While having so many boards at hand is rare, educators can nonetheless use one or two boards effectively, especially with active learning methods. With the case method, boards are very useful to sort ideas and present a clear structure to the discussion. As students develop their arguments, I take notes of main ideas and highlight connections or contrasts. Progressively, the board fills up and leaves a trace of the collective knowledge developed during the course:
- Prepare your board structure ahead of class to guide the discussion and save time as ideas start flowing.
- Use one board as a “parking lot” for topics to discuss later, then return to the main board to maintain the flow.
- Create columns to compare ideas and highlight tensions in the case (e.g., opportunities vs. challenges, strengths vs. weaknesses, yes vs. no).

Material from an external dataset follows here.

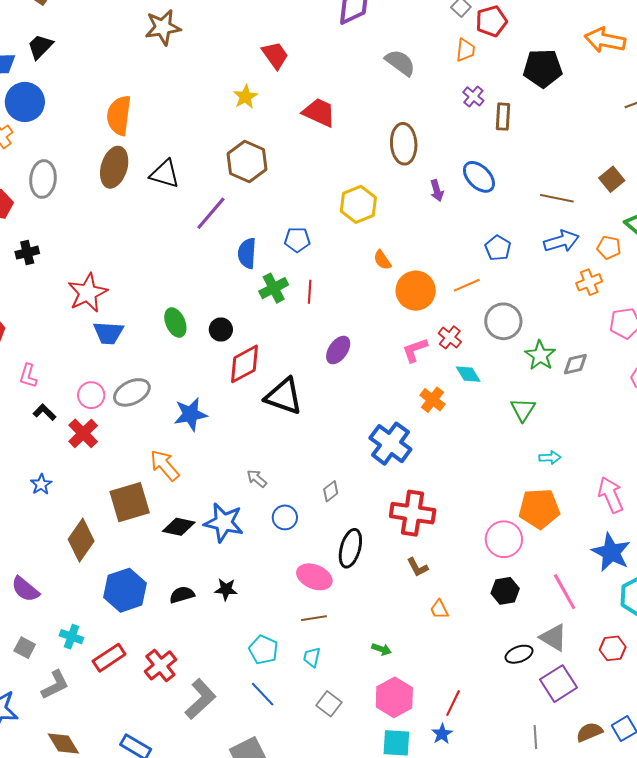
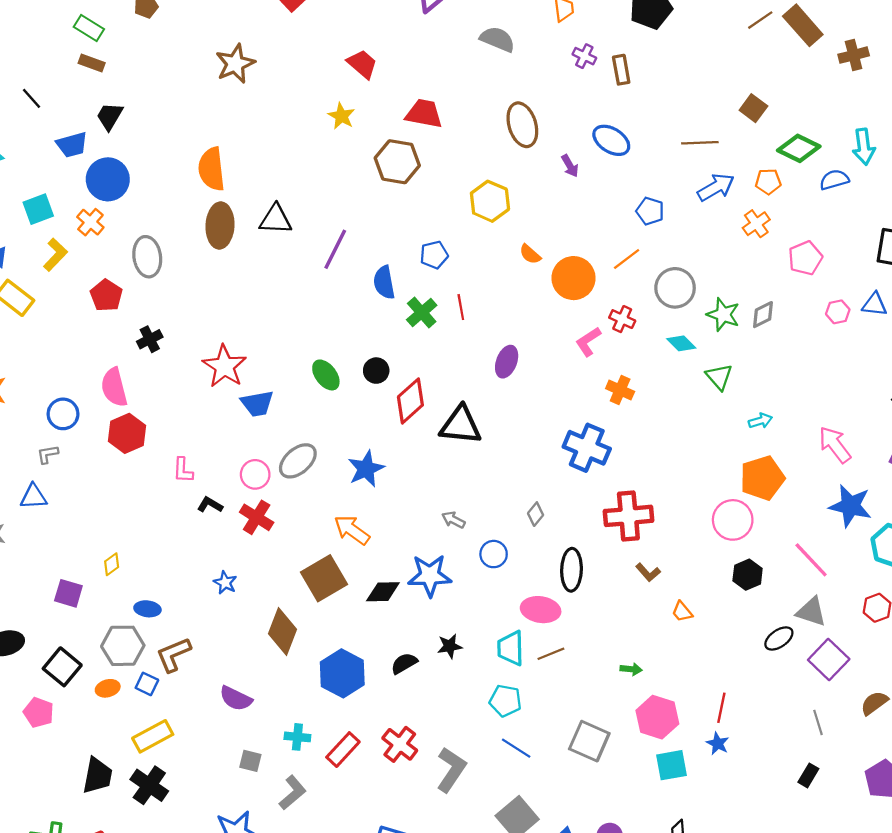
brown hexagon: (247, 161) -> (397, 162), moved
cyan diamond: (468, 374) -> (681, 343), moved
cyan trapezoid: (312, 657) -> (511, 648), moved, size x1.6
gray square: (329, 704) -> (589, 741), size x1.5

Evaluating student participation
When grading participation, educators are often left wondering: how to be fair and objective in my assessment? What should the performance criteria for student participation be? When talking with colleagues, I realized that it encompasses many dimensions that we need to articulate.
Common criteria include quality of reasoning, clear articulation of ideas, depth of arguments, contribution to class knowledge, alignment with session objectives novelty and creativity (“thinking outside the box”), attention to others’ ideas, effort and merit, individual progression:
- Clarify expectations early on. In your syllabus, be explicit about your criteria for participation and tell students exactly what you expect from them.
- Strike a balance between rewarding learners for the frequency and quality of their contributions.
- Use a consistent grade distribution for participation. The best grade should be given to learners in the top 10-20% of their class.